→ **WHAT YOU SHOULD DO**
The whole listing below, with no pictures, is to be repeated as it stands.

→ **PROVIDED RECORDS**
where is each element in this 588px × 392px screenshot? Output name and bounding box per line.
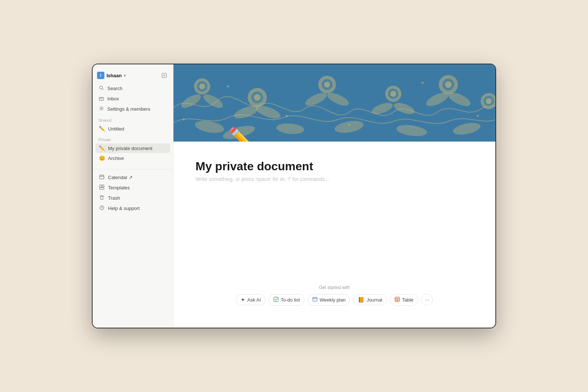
sidebar-item-templates[interactable]: Templates [96,183,170,193]
get-started-section: Get started with ✦ Ask AI To-do [236,285,433,306]
help-icon [98,205,105,211]
svg-point-49 [422,82,424,84]
get-started-label: Get started with [319,285,350,290]
archive-icon: 😊 [98,155,105,161]
svg-point-46 [227,85,229,88]
svg-rect-6 [102,185,104,187]
svg-point-50 [477,115,479,117]
main-content: ✏️ My private document Write something, … [173,64,495,328]
weekly-plan-icon [312,297,318,303]
sidebar-header: I Ishaan ▾ [93,69,173,83]
svg-point-19 [324,82,330,88]
svg-rect-5 [100,185,102,187]
todo-list-label: To-do list [281,297,300,303]
sidebar: I Ishaan ▾ Search [93,64,173,328]
sidebar-item-my-private-document[interactable]: ✏️ My private document [96,143,170,153]
svg-rect-0 [162,73,166,78]
svg-point-48 [348,124,350,126]
svg-point-9 [101,209,102,209]
search-label: Search [107,86,122,91]
svg-point-22 [390,91,396,97]
templates-icon [98,185,105,191]
archive-label: Archive [108,156,124,161]
svg-rect-51 [274,297,278,302]
search-icon [98,85,104,92]
settings-icon [98,106,104,112]
calendar-label: Calendar ↗ [108,175,133,180]
sidebar-item-calendar[interactable]: Calendar ↗ [96,172,170,182]
pencil-icon: ✏️ [98,126,105,132]
device-frame: I Ishaan ▾ Search [92,64,496,328]
private-section-label: Private [93,134,173,143]
svg-point-3 [101,108,102,109]
sidebar-item-search[interactable]: Search [96,83,170,93]
todo-list-button[interactable]: To-do list [269,294,305,306]
svg-point-45 [183,118,185,121]
svg-point-47 [286,115,288,117]
sidebar-item-trash[interactable]: Trash [96,193,170,203]
document-body[interactable]: My private document Write something, or … [173,142,495,328]
settings-label: Settings & members [107,106,150,112]
svg-point-25 [445,81,452,88]
inbox-icon [98,96,104,102]
ai-icon: ✦ [241,297,245,303]
svg-point-16 [254,94,261,101]
calendar-icon [98,174,105,181]
svg-rect-7 [100,188,104,189]
sidebar-item-help[interactable]: Help & support [96,203,170,213]
trash-icon [98,195,105,201]
template-buttons: ✦ Ask AI To-do list [236,294,433,306]
weekly-plan-label: Weekly plan [320,297,346,303]
svg-point-13 [199,83,205,89]
sidebar-item-inbox[interactable]: Inbox [96,94,170,104]
weekly-plan-button[interactable]: Weekly plan [308,294,351,306]
todo-icon [273,297,279,303]
sidebar-item-settings[interactable]: Settings & members [96,104,170,114]
page-icon: ✏️ [229,126,252,142]
svg-point-28 [486,98,492,104]
cover-image: ✏️ [173,64,495,142]
new-page-button[interactable] [160,71,169,80]
document-placeholder: Write something, or press 'space' for AI… [196,176,473,182]
table-icon [395,297,400,303]
workspace-name-label: Ishaan [107,73,122,78]
table-label: Table [402,297,413,303]
journal-label: Journal [366,297,382,303]
table-button[interactable]: Table [390,294,418,306]
templates-label: Templates [108,185,130,190]
journal-icon: 📙 [358,297,364,303]
ask-ai-button[interactable]: ✦ Ask AI [236,294,266,305]
chevron-down-icon: ▾ [124,74,126,78]
workspace-selector[interactable]: I Ishaan ▾ [97,72,126,79]
sidebar-nav: Search Inbox Settings & [93,83,173,114]
pen-icon: ✏️ [98,145,105,151]
more-button[interactable]: ··· [421,294,433,306]
help-label: Help & support [108,206,140,211]
ask-ai-label: Ask AI [247,297,261,303]
sidebar-item-untitled[interactable]: ✏️ Untitled [96,124,170,133]
sidebar-item-archive[interactable]: 😊 Archive [96,153,170,163]
svg-rect-52 [313,297,317,301]
svg-rect-4 [100,175,104,179]
shared-section-label: Shared [93,114,173,124]
journal-button[interactable]: 📙 Journal [353,294,387,305]
untitled-label: Untitled [108,126,124,132]
svg-point-1 [100,86,103,89]
document-title: My private document [196,159,473,173]
workspace-icon: I [97,72,104,79]
more-icon: ··· [425,297,429,303]
trash-label: Trash [108,195,120,201]
inbox-label: Inbox [107,96,119,101]
my-private-document-label: My private document [108,146,153,151]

→ **RESULT OF THIS TASK**
where is each element in this 588px × 392px screenshot? Output name and bounding box per line.
sidebar-item-templates[interactable]: Templates [96,183,170,193]
get-started-section: Get started with ✦ Ask AI To-do [236,285,433,306]
help-icon [98,205,105,211]
svg-point-49 [422,82,424,84]
get-started-label: Get started with [319,285,350,290]
archive-icon: 😊 [98,155,105,161]
svg-point-46 [227,85,229,88]
svg-rect-6 [102,185,104,187]
svg-point-50 [477,115,479,117]
main-content: ✏️ My private document Write something, … [173,64,495,328]
weekly-plan-icon [312,297,318,303]
sidebar-header: I Ishaan ▾ [93,69,173,83]
svg-point-19 [324,82,330,88]
svg-rect-5 [100,185,102,187]
todo-list-label: To-do list [281,297,300,303]
sidebar: I Ishaan ▾ Search [93,64,173,328]
sidebar-item-my-private-document[interactable]: ✏️ My private document [96,143,170,153]
svg-rect-0 [162,73,166,78]
svg-point-48 [348,124,350,126]
svg-point-9 [101,209,102,209]
search-label: Search [107,86,122,91]
svg-point-22 [390,91,396,97]
templates-icon [98,185,105,191]
archive-label: Archive [108,156,124,161]
svg-rect-51 [274,297,278,302]
search-icon [98,85,104,92]
settings-icon [98,106,104,112]
calendar-label: Calendar ↗ [108,175,133,180]
sidebar-item-calendar[interactable]: Calendar ↗ [96,172,170,182]
pencil-icon: ✏️ [98,126,105,132]
device-frame: I Ishaan ▾ Search [92,64,496,328]
private-section-label: Private [93,134,173,143]
svg-point-3 [101,108,102,109]
sidebar-item-search[interactable]: Search [96,83,170,93]
todo-list-button[interactable]: To-do list [269,294,305,306]
svg-point-45 [183,118,185,121]
svg-point-47 [286,115,288,117]
sidebar-item-trash[interactable]: Trash [96,193,170,203]
document-body[interactable]: My private document Write something, or … [173,142,495,328]
settings-label: Settings & members [107,106,150,112]
svg-point-25 [445,81,452,88]
inbox-icon [98,96,104,102]
ai-icon: ✦ [241,297,245,303]
svg-point-16 [254,94,261,101]
calendar-icon [98,174,105,181]
svg-rect-7 [100,188,104,189]
sidebar-item-help[interactable]: Help & support [96,203,170,213]
trash-icon [98,195,105,201]
template-buttons: ✦ Ask AI To-do list [236,294,433,306]
weekly-plan-label: Weekly plan [320,297,346,303]
svg-point-13 [199,83,205,89]
sidebar-item-inbox[interactable]: Inbox [96,94,170,104]
weekly-plan-button[interactable]: Weekly plan [308,294,351,306]
todo-icon [273,297,279,303]
sidebar-item-settings[interactable]: Settings & members [96,104,170,114]
page-icon: ✏️ [229,126,252,142]
svg-point-28 [486,98,492,104]
cover-image: ✏️ [173,64,495,142]
new-page-button[interactable] [160,71,169,80]
document-placeholder: Write something, or press 'space' for AI… [196,176,473,182]
table-icon [395,297,400,303]
workspace-name-label: Ishaan [107,73,122,78]
table-label: Table [402,297,413,303]
journal-label: Journal [366,297,382,303]
table-button[interactable]: Table [390,294,418,306]
templates-label: Templates [108,185,130,190]
journal-icon: 📙 [358,297,364,303]
ask-ai-button[interactable]: ✦ Ask AI [236,294,266,305]
chevron-down-icon: ▾ [124,74,126,78]
workspace-selector[interactable]: I Ishaan ▾ [97,72,126,79]
sidebar-nav: Search Inbox Settings & [93,83,173,114]
pen-icon: ✏️ [98,145,105,151]
more-button[interactable]: ··· [421,294,433,306]
help-label: Help & support [108,206,140,211]
ask-ai-label: Ask AI [247,297,261,303]
sidebar-item-untitled[interactable]: ✏️ Untitled [96,124,170,133]
sidebar-item-archive[interactable]: 😊 Archive [96,153,170,163]
svg-rect-52 [313,297,317,301]
svg-rect-4 [100,175,104,179]
shared-section-label: Shared [93,114,173,124]
journal-button[interactable]: 📙 Journal [353,294,387,305]
untitled-label: Untitled [108,126,124,132]
svg-point-1 [100,86,103,89]
document-title: My private document [196,159,473,173]
workspace-icon: I [97,72,104,79]
more-icon: ··· [425,297,429,303]
trash-label: Trash [108,195,120,201]
inbox-label: Inbox [107,96,119,101]
my-private-document-label: My private document [108,146,153,151]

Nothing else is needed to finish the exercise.